De notre correspondante
à New York
Cette découverte a plusieurs implications, comme l'explique au « Quotidien » le Pr Philippe Gros, biochimiste à l'université McGill de Montréal, qui a dirigé ces travaux. « Premièrement, à l'instar d'autres troubles spécifiques du globule rouge, tels que l'anémie drépanocytaire et la thalassémie, le déficit en pyruvate kinase (PK) protège contre le paludisme. Deuxièmement, le parasite du paludisme pourrait avoir exercé une pression sélective afin de conserver des allèles PK délétères dans la population humaine normale. Enfin, le métabolisme du glucose dans les globules rouges pourrait être une voie d'investigation pour découvrir d'éventuelles approches pour le traitement du paludisme. »
Le paludisme est la plus importante des parasitoses humaines, causant de 300 à 500 millions de cas cliniques et 1 million de décès chaque année. Chez l'homme, la maladie est imputable aux effets directement liés à l'invasion des globules rouges, à leur destruction par les parasites et à la réponse de l'hôte.
La susceptibilité initiale à l'infection par les quatre espèces de Plasmodium ainsi que la gravité de la maladie et l'évolution finale du paludisme (autoguérison ou décès) sont sous le contrôle de nombreux gènes.
On sait que des allèles associés à l'anémie drépanocytaire, à la bêta-thalassémie et au déficit en glucose 6-phosphate déshydrogénase (G6PD) ont un effet protecteur contre le paludisme et pourraient avoir été retenus par pression sélective dans les zones d'endémie palustre. De même, des variations génétiques dans les antigènes des érythrocytes et dans les taux des cytokines de l'hôte affectent le type et la gravité de la maladie.
La parasitémie reste faible
ros et coll. ont étudié deux souches de souris qui sont particulièrement résistantes au paludisme. En effet, lorsque ces souris sont infectées par Plasmodium chabaudi, la parasitémie reste faible, disparaît rapidement, et il n'y a pas de mortalité. Ces souris sont résistantes, bien qu'elles portent deux allèles de susceptibilité, Char 1 (chromosome 9) et Char 2 (chromosome 8).

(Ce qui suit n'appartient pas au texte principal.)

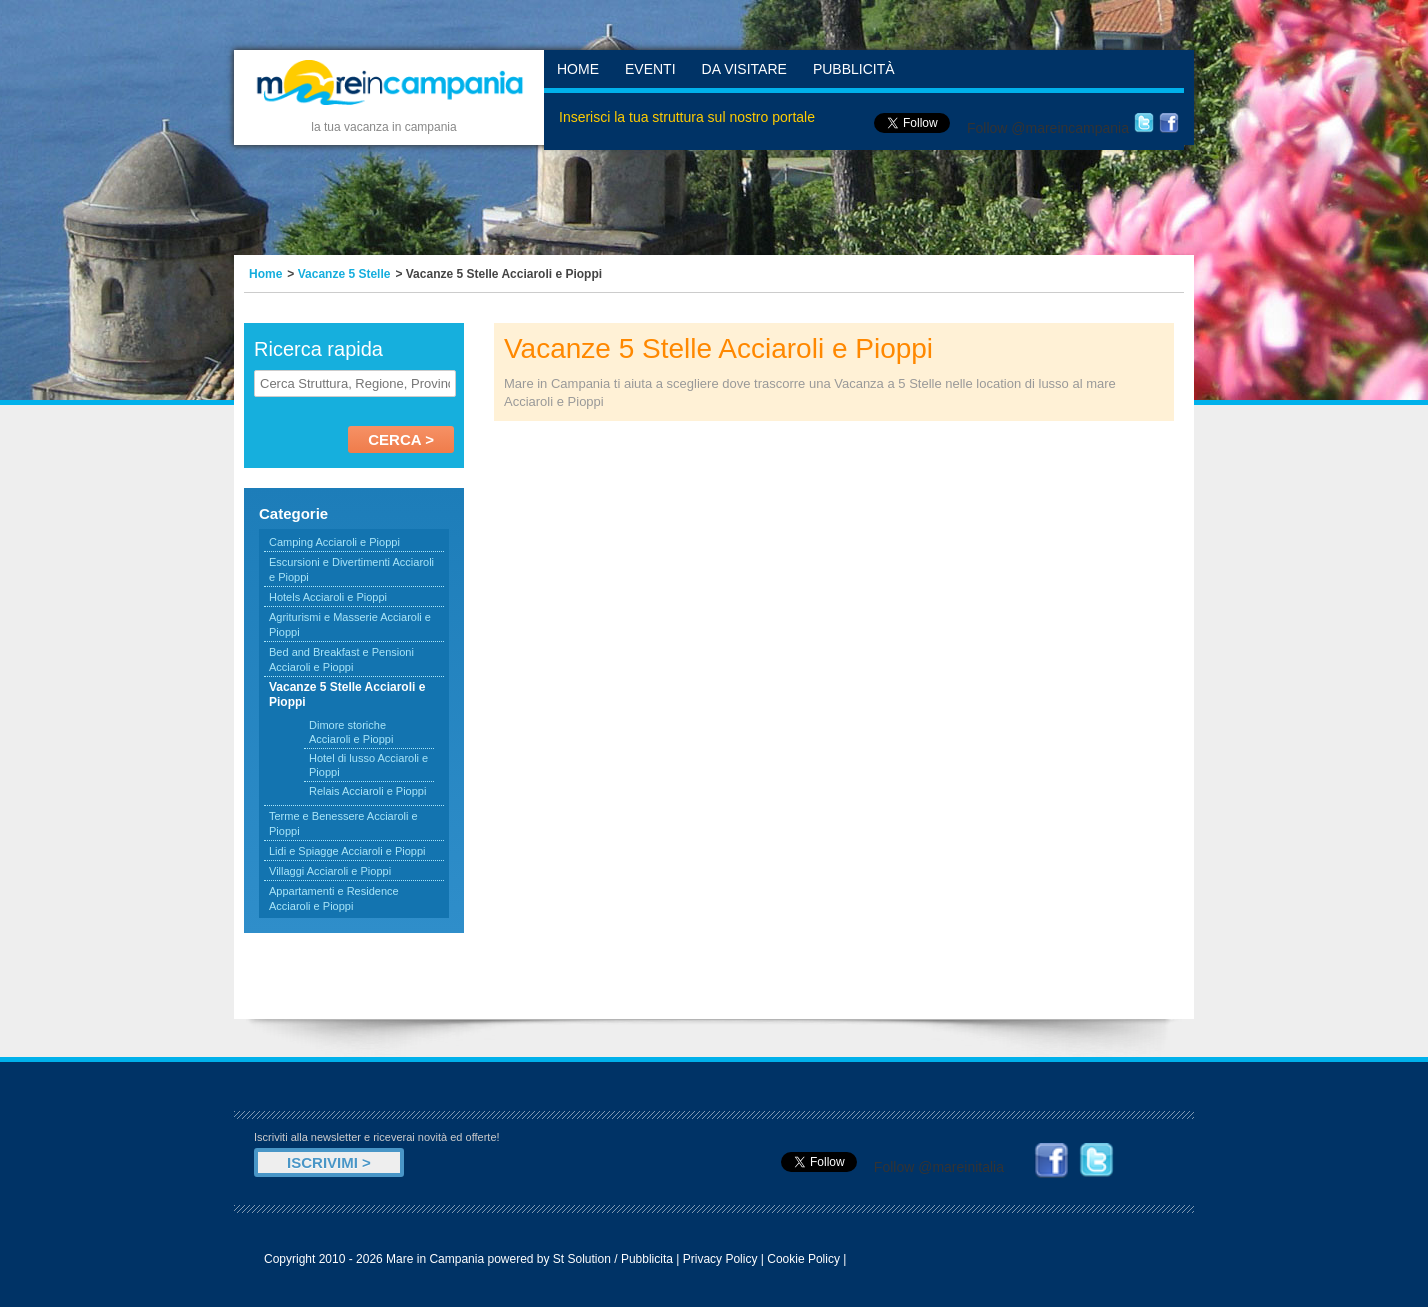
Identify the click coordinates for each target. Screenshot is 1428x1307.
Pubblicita (647, 1259)
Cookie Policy (803, 1259)
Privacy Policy (720, 1259)
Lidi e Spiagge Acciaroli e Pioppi (347, 851)
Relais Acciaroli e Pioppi (367, 791)
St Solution (582, 1259)
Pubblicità (854, 69)
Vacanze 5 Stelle (344, 274)
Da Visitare (744, 69)
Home (578, 69)
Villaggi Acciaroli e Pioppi (330, 871)
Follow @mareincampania (1048, 128)
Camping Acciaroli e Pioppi (334, 542)
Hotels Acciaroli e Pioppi (328, 597)
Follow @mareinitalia (939, 1167)
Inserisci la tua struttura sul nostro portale (687, 117)
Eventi (650, 69)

Les chercheurs ont constaté que cette résistance au paludisme est transmise de façon autosomique récessive et est liée à un locus sur le chromosome 3 (Char 4).
L'équipe a séquencé les gènes candidats de la région Char 4. Ils ont ainsi découvert qu'une mutation inactivante (perte de fonction) dans le gène de la pyruvate kinase confère la résistance au paludisme.
Des hypothèses
Les chercheurs ne savent pas encore pourquoi le déficit en pyruvate kinase affecte la capacité de réplication de Plasmodium dans les érythrocytes, mais émettent plusieurs hypothèses. Le déficit pourrait, par exemple, rendre la membrane érythrocytaire plus rigide, affectant l'invasion du parasite. Une des autres hypothèses proposées est que le déficit pourrait altérer le métabolisme glucosé du parasite dans l'érythrocyte.
« Nos résultats chez la souris suggèrent que l'homozygotie pour le déficit en pyruvate kinase confère une protection contre le paludisme », concluent les chercheurs canadiens.
Chez l'homme, plusieurs mutations sur les deux copies du gène de la pyruvate kinase (sur le chromosome 1) ont été associées au déficit en pyruvate kinase, et cette anomalie enzymatique est la cause la plus fréquente d'anémie hémolytique non sphérocytaire héréditaire.
L'équipe examine maintenant la possibilité que le déficit en pyruvate kinase puisse conférer à l'homme une protection contre le paludisme.